[Start of section]
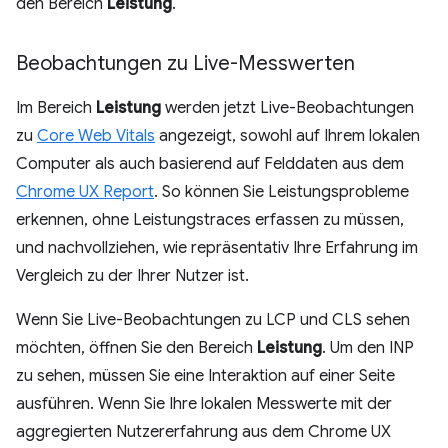
den Bereich
Leistung
.
Beobachtungen zu Live-Messwerten
Im Bereich
Leistung
werden jetzt Live-Beobachtungen
zu
Core Web Vitals
angezeigt, sowohl auf Ihrem lokalen
Computer als auch basierend auf Felddaten aus dem
Chrome UX Report
. So können Sie Leistungsprobleme
erkennen, ohne Leistungstraces erfassen zu müssen,
und nachvollziehen, wie repräsentativ Ihre Erfahrung im
Vergleich zu der Ihrer Nutzer ist.
Wenn Sie Live-Beobachtungen zu LCP und CLS sehen
möchten, öffnen Sie den Bereich
Leistung
. Um den INP
zu sehen, müssen Sie eine Interaktion auf einer Seite
ausführen. Wenn Sie Ihre lokalen Messwerte mit der
aggregierten Nutzererfahrung aus dem Chrome UX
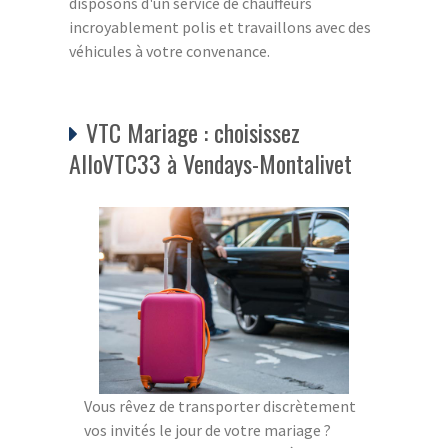
disposons d'un service de chauffeurs
incroyablement polis et travaillons avec des
véhicules à votre convenance.
VTC Mariage : choisissez
AlloVTC33 à Vendays-Montalivet
Vous rêvez de transporter discrètement
vos invités le jour de votre mariage ?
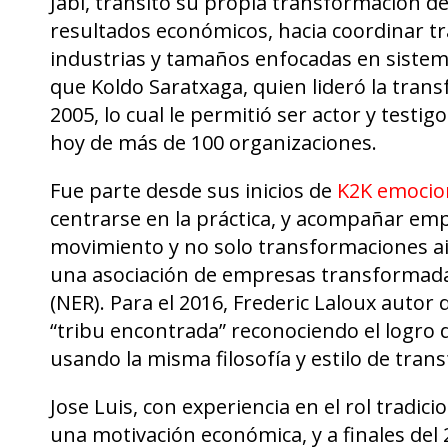
Jabi, transitó su propia transformación d
resultados económicos, hacia coordinar t
industrias y tamaños enfocadas en sistem
que Koldo Saratxaga, quien lideró la tran
2005, lo cual le permitió ser actor y testi
hoy de más de 100 organizaciones.
Fue parte desde sus inicios de
K2K emoci
centrarse en la práctica, y acompañar emp
movimiento y no solo transformaciones ais
una asociación de empresas transformadas
(NER). Para el 2016, Frederic Laloux autor
“tribu encontrada” reconociendo el logro
usando la misma filosofía y estilo de tran
Jose Luis, con experiencia en el rol tradi
una motivación económica, y a finales del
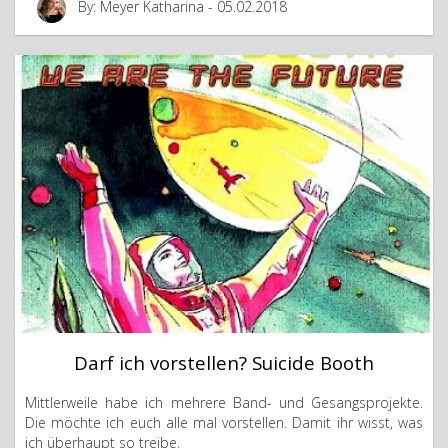
By: Meyer Katharina - 05.02.2018
Darf ich vorstellen? Suicide Booth
Mittlerweile habe ich mehrere Band- und Gesangsprojekte.
Die möchte ich euch alle mal vorstellen. Damit ihr wisst, was
ich überhaupt so treibe.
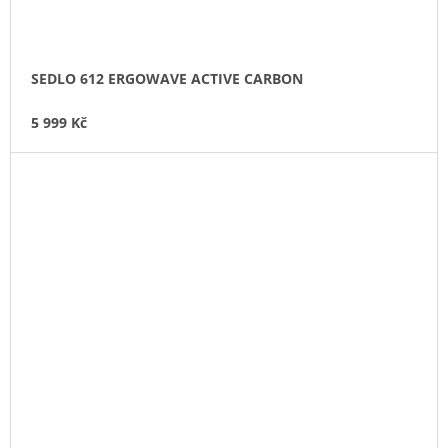
SEDLO 612 ERGOWAVE ACTIVE CARBON
5 999 Kč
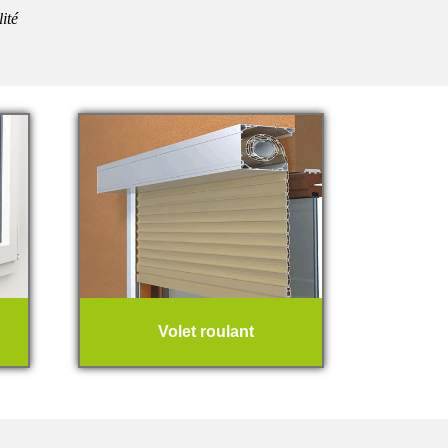
lité
Volet roulant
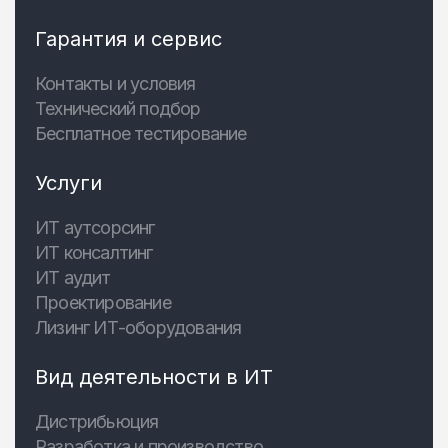
Гарантия и сервис
Контакты и условия
Технический подбор
Бесплатное тестирование
Услуги
ИТ аутсорсинг
ИТ консалтинг
ИТ аудит
Проектирование
Лизинг ИТ-оборудования
Вид деятельности в ИТ
Дистрибьюция
Разработка и производство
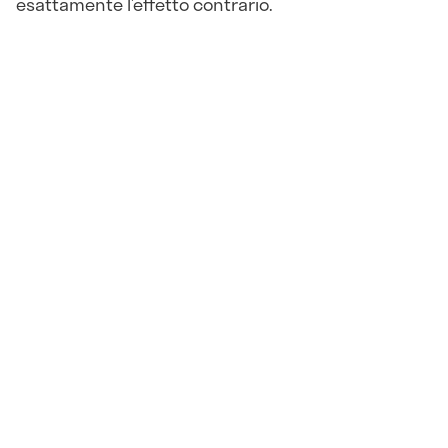
esattamente l’effetto contrario.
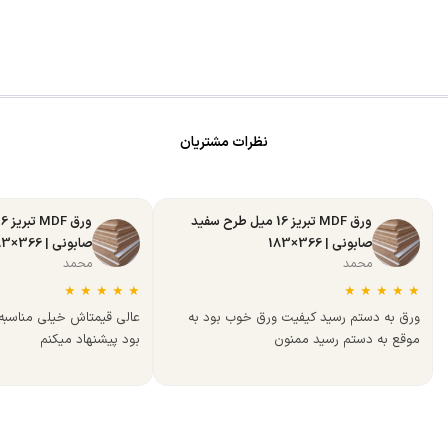
نظرات مشتریان
ورق MDF تبریز 16 میل طرح سفید
صابونی | 366×183
صابونی | 366×183
محمد
محمد
★
★
★
★
★
★
★
★
★
★
ورق به دستم رسید کیفیت ورق خوب بود به
عالی قیمتاش خیلی مناسب
موقع به دستم رسید ممنون
بود پیشنهاد میکنم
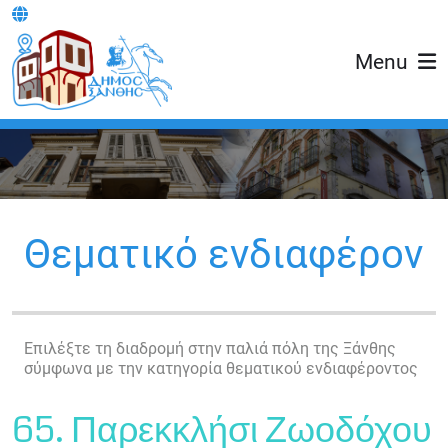
Menu
Θεματικό ενδιαφέρον
Επιλέξτε τη διαδρομή στην παλιά πόλη της Ξάνθης
σύμφωνα με την κατηγορία θεματικού ενδιαφέροντος
65. Παρεκκλήσι Ζωοδόχου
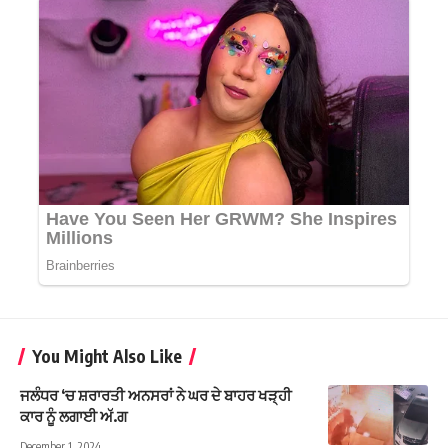
You Might Also Like
ਜਲੰਧਰ ‘ਚ ਸ਼ਰਾਰਤੀ ਅਨਸਰਾਂ ਨੇ ਘਰ ਦੇ ਬਾਹਰ ਖੜ੍ਹੀ
ਕਾਰ ਨੂੰ ਲਗਾਈ ਅੱ.ਗ
December 1, 2024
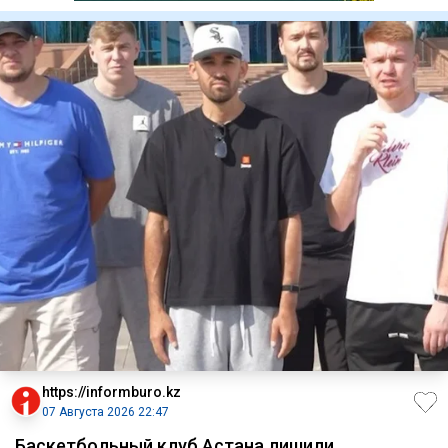
https://informburo.kz
07 Августа 2026 22:47
Баскетбольный клуб Астана лишили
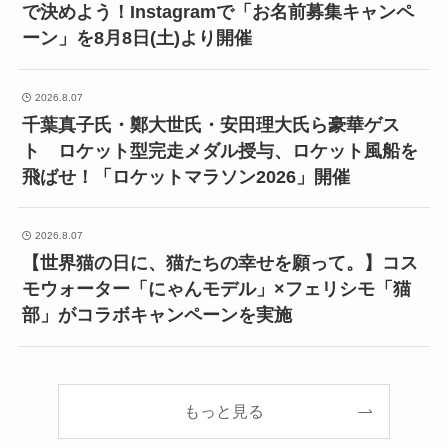
で決めよう！Instagramで「お名前募集キャンペ
ーン」を8月8日(土)より開催
2026.8.07
千葉真子氏・鄭大世氏・安田理大氏ら豪華ゲス
ト ロケット型完走メダル授与、ロケット風船を
飛ばせ！「ロケットマラソン2026」開催
2026.8.07
【世界猫の日に、猫たちの幸せを願って。】コス
モウォーター「にゃんモデル」×フェリシモ「猫
部」がコラボキャンペーンを実施
もっと見る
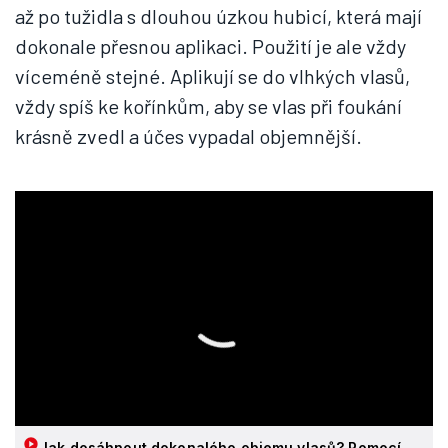
až po tužidla s dlouhou úzkou hubicí, která mají
dokonale přesnou aplikaci. Použití je ale vždy
víceméně stejné. Aplikují se do vlhkých vlasů,
vždy spíš ke kořínkům, aby se vlas při foukání
krásně zvedl a účes vypadal objemnější.
Jak dosáhnout dokonalého objemu vlasů? Pomocí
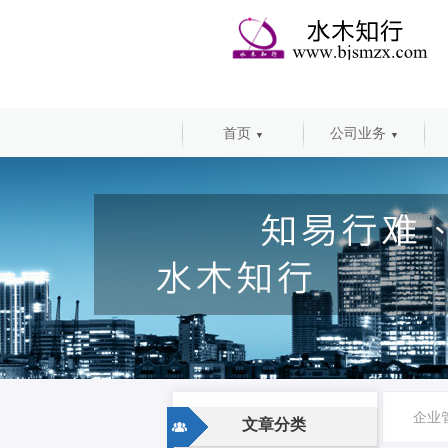
首页
公司业务
▼
▼
企业
文章分类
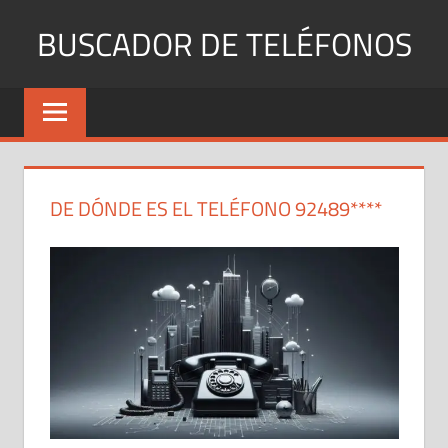
Saltar
BUSCADOR DE TELÉFONOS
al
contenido
Identifica
Números
Fijos
y
Móviles
DE DÓNDE ES EL TELÉFONO 92489****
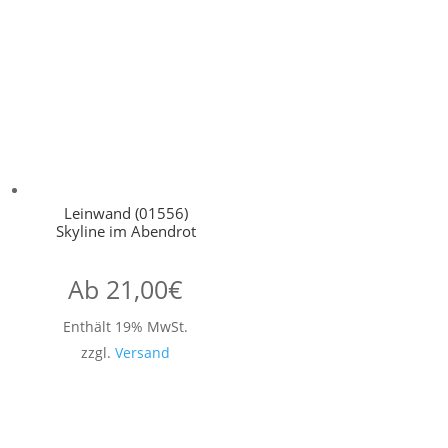
Leinwand (01556)
Skyline im Abendrot
Ab
21,00
€
Enthält 19% MwSt.
zzgl.
Versand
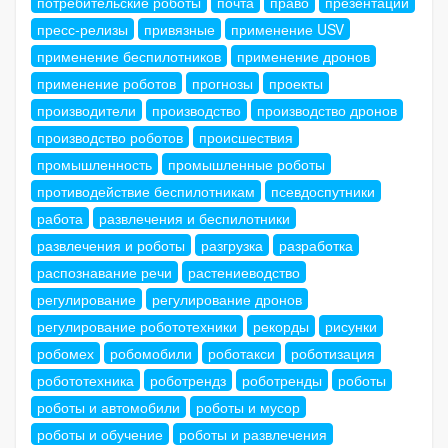
потребительские роботы
почта
право
презентации
пресс-релизы
привязные
применение USV
применение беспилотников
применение дронов
применение роботов
прогнозы
проекты
производители
производство
производство дронов
производство роботов
происшествия
промышленность
промышленные роботы
противодействие беспилотникам
псевдоспутники
работа
развлечения и беспилотники
развлечения и роботы
разгрузка
разработка
распознавание речи
растениеводство
регулирование
регулирование дронов
регулирование робототехники
рекорды
рисунки
робомех
робомобили
роботакси
роботизация
робототехника
роботрендз
роботренды
роботы
роботы и автомобили
роботы и мусор
роботы и обучение
роботы и развлечения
[End of section]
Wherever the string "votre" occurs in the listing, return the line it sits on.

#### [Written answer]
véhicules à votre convenance.
vos invités le jour de votre mariage ?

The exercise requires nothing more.